(Entries provided)
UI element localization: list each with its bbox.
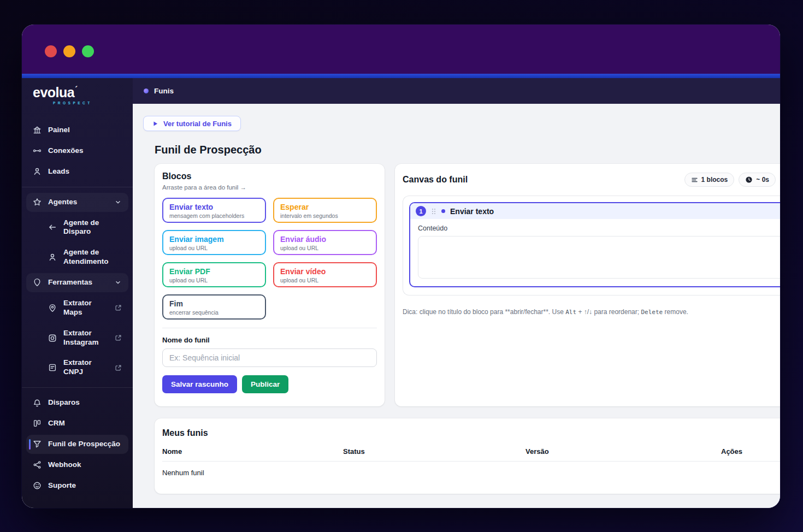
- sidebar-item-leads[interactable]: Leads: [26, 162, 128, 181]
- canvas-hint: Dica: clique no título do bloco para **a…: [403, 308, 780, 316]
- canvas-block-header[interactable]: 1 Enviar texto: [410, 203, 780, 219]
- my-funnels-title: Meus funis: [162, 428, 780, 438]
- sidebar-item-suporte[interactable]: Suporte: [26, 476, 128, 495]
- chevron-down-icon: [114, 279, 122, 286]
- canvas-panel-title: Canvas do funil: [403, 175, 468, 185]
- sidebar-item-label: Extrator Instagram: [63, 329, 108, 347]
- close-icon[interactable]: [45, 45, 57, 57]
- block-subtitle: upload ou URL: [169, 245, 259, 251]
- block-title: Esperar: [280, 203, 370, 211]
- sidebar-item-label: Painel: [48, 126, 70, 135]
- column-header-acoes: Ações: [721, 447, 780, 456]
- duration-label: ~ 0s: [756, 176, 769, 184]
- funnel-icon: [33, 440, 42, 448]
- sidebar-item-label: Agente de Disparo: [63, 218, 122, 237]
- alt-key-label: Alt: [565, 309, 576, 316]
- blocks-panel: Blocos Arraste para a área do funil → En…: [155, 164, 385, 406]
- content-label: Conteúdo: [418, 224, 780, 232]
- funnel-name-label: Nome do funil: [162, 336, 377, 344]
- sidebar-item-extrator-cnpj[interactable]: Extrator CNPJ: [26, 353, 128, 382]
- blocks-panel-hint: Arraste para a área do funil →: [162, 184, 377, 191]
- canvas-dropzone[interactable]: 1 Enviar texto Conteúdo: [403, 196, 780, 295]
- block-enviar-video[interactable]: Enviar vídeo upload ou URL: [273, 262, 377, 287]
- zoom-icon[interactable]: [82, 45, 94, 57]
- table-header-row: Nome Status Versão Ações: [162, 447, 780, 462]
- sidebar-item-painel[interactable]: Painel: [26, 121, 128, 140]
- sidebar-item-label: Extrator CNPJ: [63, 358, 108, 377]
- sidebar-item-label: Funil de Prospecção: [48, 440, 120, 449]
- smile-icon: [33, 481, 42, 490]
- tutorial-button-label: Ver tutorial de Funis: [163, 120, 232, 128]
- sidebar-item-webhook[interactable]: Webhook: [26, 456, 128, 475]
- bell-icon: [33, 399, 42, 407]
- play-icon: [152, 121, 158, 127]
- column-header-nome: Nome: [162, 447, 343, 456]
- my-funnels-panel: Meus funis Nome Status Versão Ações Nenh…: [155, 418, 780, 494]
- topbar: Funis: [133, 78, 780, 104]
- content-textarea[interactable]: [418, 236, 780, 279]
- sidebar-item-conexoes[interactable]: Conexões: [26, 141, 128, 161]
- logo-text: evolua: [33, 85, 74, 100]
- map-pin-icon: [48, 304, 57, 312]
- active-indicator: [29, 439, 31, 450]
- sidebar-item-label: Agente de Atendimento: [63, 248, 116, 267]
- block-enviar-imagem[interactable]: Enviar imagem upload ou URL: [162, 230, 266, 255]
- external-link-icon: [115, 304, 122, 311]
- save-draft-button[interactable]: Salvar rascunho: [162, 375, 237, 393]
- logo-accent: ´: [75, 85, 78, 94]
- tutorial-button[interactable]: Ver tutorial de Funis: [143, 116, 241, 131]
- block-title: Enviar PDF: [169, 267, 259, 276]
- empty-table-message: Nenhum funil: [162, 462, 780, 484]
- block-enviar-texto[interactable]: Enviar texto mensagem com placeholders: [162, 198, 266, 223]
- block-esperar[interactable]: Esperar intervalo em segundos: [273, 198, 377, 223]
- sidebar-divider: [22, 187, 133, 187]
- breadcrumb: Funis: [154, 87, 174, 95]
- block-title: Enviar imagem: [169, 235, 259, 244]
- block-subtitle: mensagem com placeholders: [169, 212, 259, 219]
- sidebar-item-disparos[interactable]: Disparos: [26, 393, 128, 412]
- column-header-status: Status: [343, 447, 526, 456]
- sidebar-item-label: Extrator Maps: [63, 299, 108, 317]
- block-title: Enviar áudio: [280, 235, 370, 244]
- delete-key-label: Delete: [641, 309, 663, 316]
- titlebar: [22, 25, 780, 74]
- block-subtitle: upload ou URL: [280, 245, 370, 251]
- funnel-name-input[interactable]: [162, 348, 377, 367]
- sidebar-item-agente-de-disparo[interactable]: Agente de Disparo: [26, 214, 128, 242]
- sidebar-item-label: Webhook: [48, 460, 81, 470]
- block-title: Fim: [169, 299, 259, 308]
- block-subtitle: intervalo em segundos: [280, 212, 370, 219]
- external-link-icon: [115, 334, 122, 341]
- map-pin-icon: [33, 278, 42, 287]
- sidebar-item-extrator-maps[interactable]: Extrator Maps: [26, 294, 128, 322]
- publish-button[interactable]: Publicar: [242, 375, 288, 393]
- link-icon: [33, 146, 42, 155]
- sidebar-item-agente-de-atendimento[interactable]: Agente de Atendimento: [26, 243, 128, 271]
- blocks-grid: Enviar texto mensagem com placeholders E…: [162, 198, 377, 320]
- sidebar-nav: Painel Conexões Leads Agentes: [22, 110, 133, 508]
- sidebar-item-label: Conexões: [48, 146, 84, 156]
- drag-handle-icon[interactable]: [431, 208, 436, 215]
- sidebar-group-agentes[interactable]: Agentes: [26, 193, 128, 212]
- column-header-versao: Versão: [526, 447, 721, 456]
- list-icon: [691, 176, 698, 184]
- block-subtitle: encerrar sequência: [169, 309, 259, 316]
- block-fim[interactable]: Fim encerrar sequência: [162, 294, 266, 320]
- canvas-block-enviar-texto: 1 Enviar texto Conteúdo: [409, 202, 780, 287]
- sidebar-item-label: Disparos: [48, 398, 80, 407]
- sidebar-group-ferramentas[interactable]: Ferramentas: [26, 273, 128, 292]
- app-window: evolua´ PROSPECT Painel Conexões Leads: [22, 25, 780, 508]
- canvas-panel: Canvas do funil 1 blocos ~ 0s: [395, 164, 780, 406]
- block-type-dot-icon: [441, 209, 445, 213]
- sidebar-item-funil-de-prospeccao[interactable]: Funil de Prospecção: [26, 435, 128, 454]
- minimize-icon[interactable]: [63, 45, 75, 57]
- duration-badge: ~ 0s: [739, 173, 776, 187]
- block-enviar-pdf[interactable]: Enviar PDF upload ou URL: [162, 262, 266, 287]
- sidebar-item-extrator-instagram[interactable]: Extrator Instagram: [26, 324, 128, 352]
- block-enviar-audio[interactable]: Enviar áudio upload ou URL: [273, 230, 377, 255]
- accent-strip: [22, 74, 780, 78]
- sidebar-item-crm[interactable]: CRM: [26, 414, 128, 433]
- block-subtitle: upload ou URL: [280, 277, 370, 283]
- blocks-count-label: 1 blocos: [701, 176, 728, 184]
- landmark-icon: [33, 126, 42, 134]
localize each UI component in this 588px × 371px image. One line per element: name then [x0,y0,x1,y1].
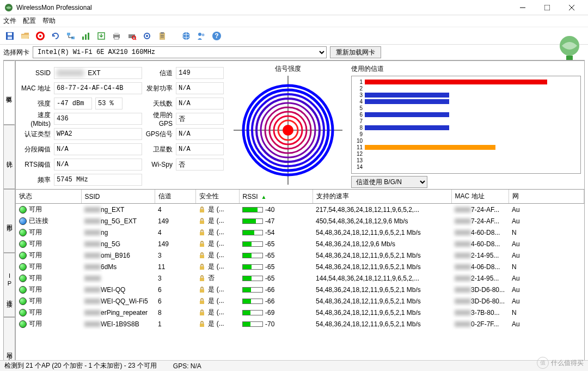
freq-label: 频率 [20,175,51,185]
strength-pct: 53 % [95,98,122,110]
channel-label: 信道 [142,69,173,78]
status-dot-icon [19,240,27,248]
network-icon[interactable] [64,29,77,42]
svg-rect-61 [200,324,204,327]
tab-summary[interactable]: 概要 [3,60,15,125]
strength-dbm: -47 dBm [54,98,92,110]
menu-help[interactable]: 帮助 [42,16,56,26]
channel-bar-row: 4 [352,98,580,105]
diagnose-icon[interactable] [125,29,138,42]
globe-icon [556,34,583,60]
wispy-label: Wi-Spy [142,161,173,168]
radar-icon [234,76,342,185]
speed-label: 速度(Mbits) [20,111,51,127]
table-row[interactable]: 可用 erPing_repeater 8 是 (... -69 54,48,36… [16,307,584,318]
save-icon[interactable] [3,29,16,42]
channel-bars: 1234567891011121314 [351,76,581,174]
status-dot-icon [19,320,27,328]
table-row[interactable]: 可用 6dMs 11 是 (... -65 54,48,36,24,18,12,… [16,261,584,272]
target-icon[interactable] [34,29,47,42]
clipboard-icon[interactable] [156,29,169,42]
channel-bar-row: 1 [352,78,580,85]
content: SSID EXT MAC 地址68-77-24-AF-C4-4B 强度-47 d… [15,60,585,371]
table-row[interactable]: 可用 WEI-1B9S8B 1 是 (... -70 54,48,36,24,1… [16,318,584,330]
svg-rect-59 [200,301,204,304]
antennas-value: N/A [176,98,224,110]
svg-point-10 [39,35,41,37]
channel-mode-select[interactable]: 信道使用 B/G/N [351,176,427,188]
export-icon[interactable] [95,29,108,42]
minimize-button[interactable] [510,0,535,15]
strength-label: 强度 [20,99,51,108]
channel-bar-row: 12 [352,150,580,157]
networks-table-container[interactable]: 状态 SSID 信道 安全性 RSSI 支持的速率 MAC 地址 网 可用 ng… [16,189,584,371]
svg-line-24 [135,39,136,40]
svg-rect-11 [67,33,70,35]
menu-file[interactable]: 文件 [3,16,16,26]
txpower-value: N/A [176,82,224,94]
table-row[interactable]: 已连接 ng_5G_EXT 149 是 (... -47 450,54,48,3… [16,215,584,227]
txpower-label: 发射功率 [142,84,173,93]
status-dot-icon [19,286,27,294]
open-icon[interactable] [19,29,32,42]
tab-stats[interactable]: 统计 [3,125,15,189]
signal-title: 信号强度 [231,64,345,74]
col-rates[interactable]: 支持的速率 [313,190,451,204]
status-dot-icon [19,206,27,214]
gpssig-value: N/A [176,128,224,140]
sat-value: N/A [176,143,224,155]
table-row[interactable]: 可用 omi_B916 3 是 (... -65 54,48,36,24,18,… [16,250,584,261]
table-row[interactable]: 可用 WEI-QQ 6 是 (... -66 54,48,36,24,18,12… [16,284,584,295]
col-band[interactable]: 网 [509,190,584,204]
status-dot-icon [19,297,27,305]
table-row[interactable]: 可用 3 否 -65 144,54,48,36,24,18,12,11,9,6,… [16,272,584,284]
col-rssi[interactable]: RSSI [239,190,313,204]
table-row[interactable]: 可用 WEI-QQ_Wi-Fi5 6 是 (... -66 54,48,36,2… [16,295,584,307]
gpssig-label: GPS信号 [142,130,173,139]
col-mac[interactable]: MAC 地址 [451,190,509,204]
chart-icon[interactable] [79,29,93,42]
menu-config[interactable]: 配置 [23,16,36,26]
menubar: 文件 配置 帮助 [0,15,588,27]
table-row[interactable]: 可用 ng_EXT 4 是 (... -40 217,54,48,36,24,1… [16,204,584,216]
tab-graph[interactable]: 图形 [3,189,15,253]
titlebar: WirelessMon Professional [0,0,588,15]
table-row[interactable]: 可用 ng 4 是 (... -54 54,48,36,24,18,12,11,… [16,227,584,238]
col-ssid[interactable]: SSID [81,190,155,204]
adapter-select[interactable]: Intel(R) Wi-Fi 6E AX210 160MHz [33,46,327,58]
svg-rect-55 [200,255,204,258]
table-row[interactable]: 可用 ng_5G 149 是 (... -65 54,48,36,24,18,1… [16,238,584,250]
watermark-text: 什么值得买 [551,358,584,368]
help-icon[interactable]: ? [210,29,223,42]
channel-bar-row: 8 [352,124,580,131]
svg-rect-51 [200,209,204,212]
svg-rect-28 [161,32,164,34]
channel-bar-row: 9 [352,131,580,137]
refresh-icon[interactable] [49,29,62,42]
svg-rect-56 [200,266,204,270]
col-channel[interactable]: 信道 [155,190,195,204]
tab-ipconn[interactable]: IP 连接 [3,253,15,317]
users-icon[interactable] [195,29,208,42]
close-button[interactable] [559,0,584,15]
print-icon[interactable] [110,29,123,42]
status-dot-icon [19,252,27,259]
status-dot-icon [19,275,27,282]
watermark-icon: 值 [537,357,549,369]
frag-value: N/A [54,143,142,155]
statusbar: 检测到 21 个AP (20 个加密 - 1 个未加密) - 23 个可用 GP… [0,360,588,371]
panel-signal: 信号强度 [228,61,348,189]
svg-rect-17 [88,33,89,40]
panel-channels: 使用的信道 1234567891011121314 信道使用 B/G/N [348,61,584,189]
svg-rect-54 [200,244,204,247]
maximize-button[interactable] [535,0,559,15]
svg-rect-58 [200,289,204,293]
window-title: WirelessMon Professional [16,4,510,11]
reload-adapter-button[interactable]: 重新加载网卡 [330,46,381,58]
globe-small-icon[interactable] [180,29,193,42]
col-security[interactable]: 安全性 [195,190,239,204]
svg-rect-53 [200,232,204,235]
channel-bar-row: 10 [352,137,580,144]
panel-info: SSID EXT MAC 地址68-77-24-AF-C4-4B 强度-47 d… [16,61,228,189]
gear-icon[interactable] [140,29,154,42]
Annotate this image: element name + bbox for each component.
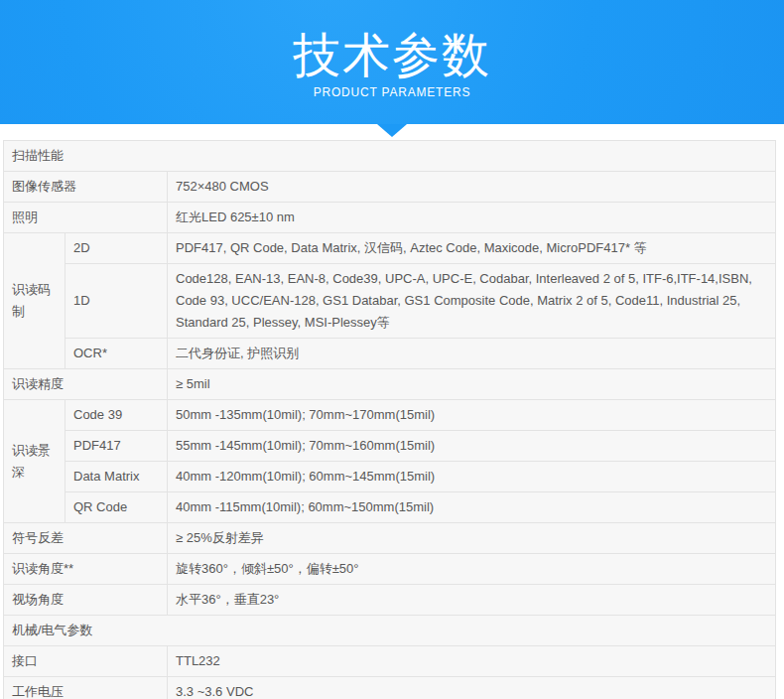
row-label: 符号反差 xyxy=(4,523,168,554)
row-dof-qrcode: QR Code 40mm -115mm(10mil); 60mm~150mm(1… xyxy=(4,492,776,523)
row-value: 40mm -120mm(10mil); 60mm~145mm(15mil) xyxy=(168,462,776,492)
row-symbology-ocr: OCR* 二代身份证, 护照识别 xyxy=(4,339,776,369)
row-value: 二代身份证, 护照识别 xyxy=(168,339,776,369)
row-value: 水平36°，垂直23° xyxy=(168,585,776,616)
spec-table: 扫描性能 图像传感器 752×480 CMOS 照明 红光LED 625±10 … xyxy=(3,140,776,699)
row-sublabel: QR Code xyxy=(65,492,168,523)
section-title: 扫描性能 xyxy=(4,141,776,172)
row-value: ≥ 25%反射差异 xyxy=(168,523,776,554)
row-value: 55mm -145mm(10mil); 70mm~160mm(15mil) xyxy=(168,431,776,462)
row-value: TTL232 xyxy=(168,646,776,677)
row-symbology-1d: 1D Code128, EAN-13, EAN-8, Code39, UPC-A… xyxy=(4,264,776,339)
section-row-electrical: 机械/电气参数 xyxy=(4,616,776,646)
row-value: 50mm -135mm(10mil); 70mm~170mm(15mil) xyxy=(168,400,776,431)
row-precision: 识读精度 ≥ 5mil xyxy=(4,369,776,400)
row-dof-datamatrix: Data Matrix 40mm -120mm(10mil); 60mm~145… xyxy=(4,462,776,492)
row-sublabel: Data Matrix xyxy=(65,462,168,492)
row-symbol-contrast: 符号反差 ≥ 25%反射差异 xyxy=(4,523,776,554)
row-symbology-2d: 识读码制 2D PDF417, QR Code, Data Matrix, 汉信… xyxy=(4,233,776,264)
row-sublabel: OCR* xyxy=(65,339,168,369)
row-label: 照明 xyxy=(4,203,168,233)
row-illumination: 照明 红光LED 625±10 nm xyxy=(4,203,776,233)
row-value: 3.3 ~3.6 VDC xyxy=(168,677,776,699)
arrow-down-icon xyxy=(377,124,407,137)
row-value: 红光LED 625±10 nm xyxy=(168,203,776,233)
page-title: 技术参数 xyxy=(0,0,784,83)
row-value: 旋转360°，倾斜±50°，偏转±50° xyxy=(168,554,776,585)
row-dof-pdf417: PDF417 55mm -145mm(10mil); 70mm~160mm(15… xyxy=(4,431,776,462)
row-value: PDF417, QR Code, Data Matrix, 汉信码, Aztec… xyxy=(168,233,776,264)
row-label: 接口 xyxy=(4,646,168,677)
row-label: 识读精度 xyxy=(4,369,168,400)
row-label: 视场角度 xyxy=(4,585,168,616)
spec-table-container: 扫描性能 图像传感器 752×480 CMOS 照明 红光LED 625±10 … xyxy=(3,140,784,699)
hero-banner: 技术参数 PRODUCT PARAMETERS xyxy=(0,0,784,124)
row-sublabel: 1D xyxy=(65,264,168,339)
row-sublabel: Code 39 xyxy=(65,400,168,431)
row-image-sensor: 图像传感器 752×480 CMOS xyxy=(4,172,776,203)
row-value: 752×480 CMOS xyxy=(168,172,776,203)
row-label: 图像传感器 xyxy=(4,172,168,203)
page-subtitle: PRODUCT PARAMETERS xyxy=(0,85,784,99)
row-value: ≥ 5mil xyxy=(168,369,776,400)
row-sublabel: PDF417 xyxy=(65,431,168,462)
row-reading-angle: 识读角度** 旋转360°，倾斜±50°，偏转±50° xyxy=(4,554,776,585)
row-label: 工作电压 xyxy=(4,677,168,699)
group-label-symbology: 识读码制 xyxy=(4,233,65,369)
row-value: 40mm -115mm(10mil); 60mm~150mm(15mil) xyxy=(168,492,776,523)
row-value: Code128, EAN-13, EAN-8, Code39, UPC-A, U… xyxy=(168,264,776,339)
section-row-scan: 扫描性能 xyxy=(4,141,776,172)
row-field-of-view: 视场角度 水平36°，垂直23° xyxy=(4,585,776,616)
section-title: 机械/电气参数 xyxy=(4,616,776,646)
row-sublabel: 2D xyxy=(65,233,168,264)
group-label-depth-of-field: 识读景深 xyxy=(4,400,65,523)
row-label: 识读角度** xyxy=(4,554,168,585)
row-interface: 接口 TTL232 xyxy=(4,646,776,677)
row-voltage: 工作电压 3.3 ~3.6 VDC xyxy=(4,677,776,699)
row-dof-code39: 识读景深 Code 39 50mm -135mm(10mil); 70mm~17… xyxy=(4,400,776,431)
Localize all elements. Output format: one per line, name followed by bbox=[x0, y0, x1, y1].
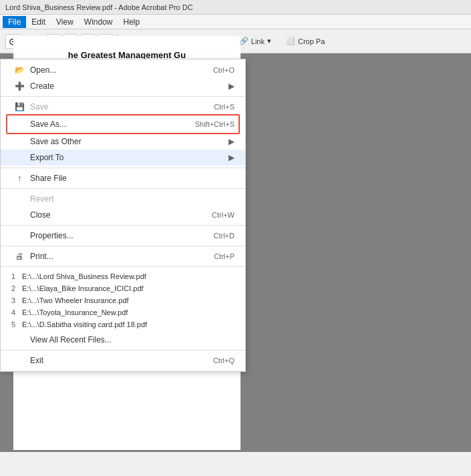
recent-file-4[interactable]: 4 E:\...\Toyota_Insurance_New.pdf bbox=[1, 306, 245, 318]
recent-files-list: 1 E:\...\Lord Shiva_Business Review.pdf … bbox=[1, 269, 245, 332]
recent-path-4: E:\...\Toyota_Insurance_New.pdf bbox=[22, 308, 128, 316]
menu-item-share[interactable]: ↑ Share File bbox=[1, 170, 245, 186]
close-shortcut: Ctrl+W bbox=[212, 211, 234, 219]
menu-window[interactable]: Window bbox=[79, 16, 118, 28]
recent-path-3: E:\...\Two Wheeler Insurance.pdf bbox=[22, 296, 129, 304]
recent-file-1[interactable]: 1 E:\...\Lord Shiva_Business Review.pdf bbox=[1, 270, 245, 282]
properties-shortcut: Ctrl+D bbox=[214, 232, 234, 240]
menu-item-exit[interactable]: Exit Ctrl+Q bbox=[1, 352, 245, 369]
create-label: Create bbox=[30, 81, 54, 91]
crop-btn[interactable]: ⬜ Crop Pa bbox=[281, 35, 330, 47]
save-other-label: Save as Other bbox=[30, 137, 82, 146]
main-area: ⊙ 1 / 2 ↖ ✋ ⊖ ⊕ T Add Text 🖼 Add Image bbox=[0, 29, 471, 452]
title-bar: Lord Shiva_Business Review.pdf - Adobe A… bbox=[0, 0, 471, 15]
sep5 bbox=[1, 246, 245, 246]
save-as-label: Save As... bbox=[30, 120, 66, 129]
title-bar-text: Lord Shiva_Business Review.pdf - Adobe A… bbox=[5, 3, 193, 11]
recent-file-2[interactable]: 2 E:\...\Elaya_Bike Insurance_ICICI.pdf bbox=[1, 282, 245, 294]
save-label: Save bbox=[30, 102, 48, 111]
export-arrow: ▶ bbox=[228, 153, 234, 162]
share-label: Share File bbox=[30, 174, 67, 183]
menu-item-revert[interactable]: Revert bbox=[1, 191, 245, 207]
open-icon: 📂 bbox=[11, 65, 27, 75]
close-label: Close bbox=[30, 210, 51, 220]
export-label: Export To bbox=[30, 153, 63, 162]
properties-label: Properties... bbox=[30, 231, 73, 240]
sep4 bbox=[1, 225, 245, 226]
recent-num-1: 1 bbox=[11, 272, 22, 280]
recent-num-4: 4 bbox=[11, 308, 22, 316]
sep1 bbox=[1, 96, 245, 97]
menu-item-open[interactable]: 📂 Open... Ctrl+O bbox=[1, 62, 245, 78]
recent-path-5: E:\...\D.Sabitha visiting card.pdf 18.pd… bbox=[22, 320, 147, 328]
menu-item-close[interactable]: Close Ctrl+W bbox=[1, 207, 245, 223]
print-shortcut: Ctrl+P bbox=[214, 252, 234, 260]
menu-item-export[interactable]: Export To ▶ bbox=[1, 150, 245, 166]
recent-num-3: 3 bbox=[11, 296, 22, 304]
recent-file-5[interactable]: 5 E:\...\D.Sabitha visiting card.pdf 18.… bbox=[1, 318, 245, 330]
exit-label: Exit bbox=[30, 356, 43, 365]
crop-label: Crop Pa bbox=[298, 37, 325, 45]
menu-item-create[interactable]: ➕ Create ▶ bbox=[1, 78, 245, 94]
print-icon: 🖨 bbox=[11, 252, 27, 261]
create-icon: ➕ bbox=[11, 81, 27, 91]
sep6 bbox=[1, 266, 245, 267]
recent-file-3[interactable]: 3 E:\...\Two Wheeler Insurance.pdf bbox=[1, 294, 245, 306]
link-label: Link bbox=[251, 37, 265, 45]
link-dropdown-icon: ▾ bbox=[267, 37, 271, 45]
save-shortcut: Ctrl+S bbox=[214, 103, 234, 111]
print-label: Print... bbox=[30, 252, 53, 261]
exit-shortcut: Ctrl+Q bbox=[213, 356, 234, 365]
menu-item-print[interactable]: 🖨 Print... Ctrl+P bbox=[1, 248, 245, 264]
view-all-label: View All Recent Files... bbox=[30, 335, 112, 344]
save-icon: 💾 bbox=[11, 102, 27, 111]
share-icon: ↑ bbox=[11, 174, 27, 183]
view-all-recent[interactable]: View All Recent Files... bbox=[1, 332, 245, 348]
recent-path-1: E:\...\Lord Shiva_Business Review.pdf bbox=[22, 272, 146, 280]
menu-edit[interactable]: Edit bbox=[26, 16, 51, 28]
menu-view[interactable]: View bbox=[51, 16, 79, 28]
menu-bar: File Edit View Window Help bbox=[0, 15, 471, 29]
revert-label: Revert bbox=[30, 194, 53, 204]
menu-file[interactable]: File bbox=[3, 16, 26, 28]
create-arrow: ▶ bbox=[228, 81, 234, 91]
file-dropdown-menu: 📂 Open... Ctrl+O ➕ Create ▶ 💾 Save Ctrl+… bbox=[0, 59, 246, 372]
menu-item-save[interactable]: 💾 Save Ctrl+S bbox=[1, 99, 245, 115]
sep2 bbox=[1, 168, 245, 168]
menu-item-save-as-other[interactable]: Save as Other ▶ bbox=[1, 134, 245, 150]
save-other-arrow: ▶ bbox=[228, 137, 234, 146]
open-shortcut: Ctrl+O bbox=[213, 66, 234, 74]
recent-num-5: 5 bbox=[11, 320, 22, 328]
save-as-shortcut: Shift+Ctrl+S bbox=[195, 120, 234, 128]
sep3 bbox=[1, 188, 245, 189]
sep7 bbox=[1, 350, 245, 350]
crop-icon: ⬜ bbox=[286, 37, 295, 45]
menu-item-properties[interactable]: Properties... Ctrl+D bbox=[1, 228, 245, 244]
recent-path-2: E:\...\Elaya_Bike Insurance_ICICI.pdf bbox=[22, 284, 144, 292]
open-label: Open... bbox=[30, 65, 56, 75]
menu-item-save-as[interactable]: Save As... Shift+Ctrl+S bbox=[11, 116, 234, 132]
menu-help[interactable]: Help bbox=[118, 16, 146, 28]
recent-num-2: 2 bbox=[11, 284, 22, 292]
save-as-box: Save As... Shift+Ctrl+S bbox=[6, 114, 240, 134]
(End Entries provided)
_Exercise directions_. Which lines of the data contain "图像传感器"? Copy them all.

_Answer for this exercise_.
spec-table: 扫描性能 图像传感器 752×480 CMOS 照明 红光LED 625±10 … xyxy=(3,140,776,699)
spec-table-container: 扫描性能 图像传感器 752×480 CMOS 照明 红光LED 625±10 … xyxy=(3,140,784,699)
row-image-sensor: 图像传感器 752×480 CMOS xyxy=(4,172,776,203)
row-label: 图像传感器 xyxy=(4,172,168,203)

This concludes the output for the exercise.